One of my seminary professors frequently asked this question: “What is a lifetime and why do I live it?” The Presbyterian church where I most recently served on staff reframed his question this way: “Who is God and what is God up to? What is a good life and how do we live it?”
The theologically astute answer is simple: LOVE. Who is God? God is love. What is God up to? Loving all creation. What is a good life? One that exudes love. How do we live it? By loving God and loving others as we love ourselves.
Of course, what love looks like in daily life, what it asks of us, what it offers to us, and what it means in a particular relationship isn’t always easy to discern. And it may change over time.
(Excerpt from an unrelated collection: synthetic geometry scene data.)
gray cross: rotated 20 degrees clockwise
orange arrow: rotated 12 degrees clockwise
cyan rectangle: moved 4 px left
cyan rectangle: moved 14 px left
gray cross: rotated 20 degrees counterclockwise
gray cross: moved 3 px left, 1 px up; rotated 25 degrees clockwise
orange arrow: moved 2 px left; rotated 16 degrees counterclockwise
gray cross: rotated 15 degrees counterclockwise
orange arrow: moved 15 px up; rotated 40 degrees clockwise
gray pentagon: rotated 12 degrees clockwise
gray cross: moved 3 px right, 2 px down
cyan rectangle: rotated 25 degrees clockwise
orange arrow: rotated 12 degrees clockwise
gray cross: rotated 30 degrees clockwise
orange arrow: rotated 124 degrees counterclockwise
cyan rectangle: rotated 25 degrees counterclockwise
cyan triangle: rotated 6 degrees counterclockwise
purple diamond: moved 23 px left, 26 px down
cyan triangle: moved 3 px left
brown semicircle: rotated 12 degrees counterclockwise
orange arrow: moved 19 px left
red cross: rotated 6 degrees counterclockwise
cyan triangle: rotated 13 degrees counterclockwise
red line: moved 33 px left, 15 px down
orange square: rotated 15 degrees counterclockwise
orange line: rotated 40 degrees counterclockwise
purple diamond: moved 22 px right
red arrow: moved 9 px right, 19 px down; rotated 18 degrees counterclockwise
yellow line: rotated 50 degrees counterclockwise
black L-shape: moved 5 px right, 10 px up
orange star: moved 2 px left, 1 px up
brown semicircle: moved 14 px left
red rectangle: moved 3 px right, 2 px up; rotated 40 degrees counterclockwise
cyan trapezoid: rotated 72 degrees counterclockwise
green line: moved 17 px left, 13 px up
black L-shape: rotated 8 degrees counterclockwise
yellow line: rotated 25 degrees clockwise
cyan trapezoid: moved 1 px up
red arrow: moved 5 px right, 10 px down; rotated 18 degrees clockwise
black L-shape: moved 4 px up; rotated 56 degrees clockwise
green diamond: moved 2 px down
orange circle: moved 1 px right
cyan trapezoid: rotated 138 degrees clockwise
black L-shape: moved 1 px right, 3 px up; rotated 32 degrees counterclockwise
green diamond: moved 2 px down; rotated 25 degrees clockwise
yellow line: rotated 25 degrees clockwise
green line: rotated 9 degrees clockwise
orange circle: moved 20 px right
We know, thanks to the pop psychology notion of love languages, that different types of words and actions (things like affection, gift giving, time together or in COVID, time at opposite ends of the house), convey love to different kinds of people.
In the Hebrew Bible the word hesed elegantly depicts divine and human love. Often translated as kindness or lovingkindness, hesed has the quality of unwavering commitment, enduring loyalty, and persistent preference for the wellbeing of others.
Hesed appears in the book of Ruth three times. It is a story about lovingkindess, both God’s and ours. It is frequently read (in part anyway) at weddings and today frames these thoughts on Mother’s Day.
Ruth, who is not a mother, exudes kindness and loyalty toward her mother-in-law Naomi who has suffered unbearable loss. Her husband and grown sons are dead. She is destitute, on the brink of ruin. And Ruth responds to her with hesed.
Lovingkindness, in this story and elsewhere, takes shape in the ordinary and mundane, in the grit and grime of life. It’s rarely glamorous. Ask a mother of a newborn. Lovingkindness is heightened attunement to the needs of a tiny human who has no awareness of you as a separate person. Love transforms your body into a feeding machine. It deprives you of sleep for months and years. This love smells, among other things, like spit-up. You wear it like a badge of honor though you’re not exactly sure where you are wearing it. It feels like Mommy Thumb. That’s a real thing—a form of tendonitis from holding a baby. Mothers over age forty are three times as likely to develop it, which is what the doctor says while injecting your thumb. This is like adding insult to injury. (Don’t ask me how I know this.)
When I was a seminary administrator, I spent what seemed like an inordinate amount of time addressing the mundane. I took calls about leaking roofs, malfunctioning HVAC systems, bed bugs, and even a cat that burned its paws while laying on a malfunctioning dorm-room stove. We paid the vet bill and thanked God for the many lives given to felines.
The point is: lovingkindness happens in ordinary care for bodies and buildings, land and animals.
Which is to say that lovingkindness (hesed) happens in a series of daily choices, most of which we can’t plan for. In the midst of a cascade of loss, Ruth chooses Naomi and clings to her. Ruth says “yes” to love and therefore to Naomi. This is what life partnership is all about: saying “yes” to another human being; intentionally “choosing” life with, not without, this one.
Sometimes the choice to love entails loss. For Ruth, saying “yes” to Naomi means leaving the land, the people, and the religion she knows. For home is not first and foremost a place but an attachment, a clinging, a loving that has its origins in the being of God. Ruth does the most natural, beautiful, God-like thing: she clings to Naomi. In spite of the risks.
Lovingkindness can be quite risky. LOVE and VULNERABILITY are interwoven. By choosing Naomi, Ruth places herself at risk of poverty, exploitation, violence, and even more social marginalization. Nevertheless, Ruth keeps choosing an extraordinary love in and through ordinary activities of life.
Our capacity for vulnerability is related to the tenacity of lovingkindness. We all know the saying about mother bears protecting their cubs. The fierce maternal instinct, wherever and in whomever it is found, witnesses to hesed. I remember my own mother running down the street after Gerald Ford, (not the President!) but one of the boys in my second-grade class. I don’t remember what he did to me but evidently it was bad enough for my mother to chase him down. He was racing his bike; she was on foot. I can still see her catching up to him and admonishing him – all for the sake of my wellbeing.
Lovingkindess is at work whenever we refuse to abandon a lifelong friend plunged into despair, or a child caught in throes of addiction, or an exasperating partner, or a fellow church member who, because of personality, circumstance, or illness, is downright hard to love. People like Naomi. Who is stripped down to nothing, anguished, wretched, and resentful. “Don’t call me Naomi (which means pleasant). Call me Mara (meaning bitter),” she says, because she is.
Ruth clings to her anyway. Just like mothers and all those who engage in mothering. And most importantly, just like God. Who pursues us relentlessly. Who acts with unfailing kindness toward us. Whose extraordinary love is shared among us in ordinary acts like baking bread, washing laundry, serving nutritious meals, in listening to and embracing the heartbroken; and, so much more.
Theresa F. Latini, Ph.D. is the Executive Director of Mount Olivet Conference & Retreat Center and an ordained minister in the Presbyterian Church (USA).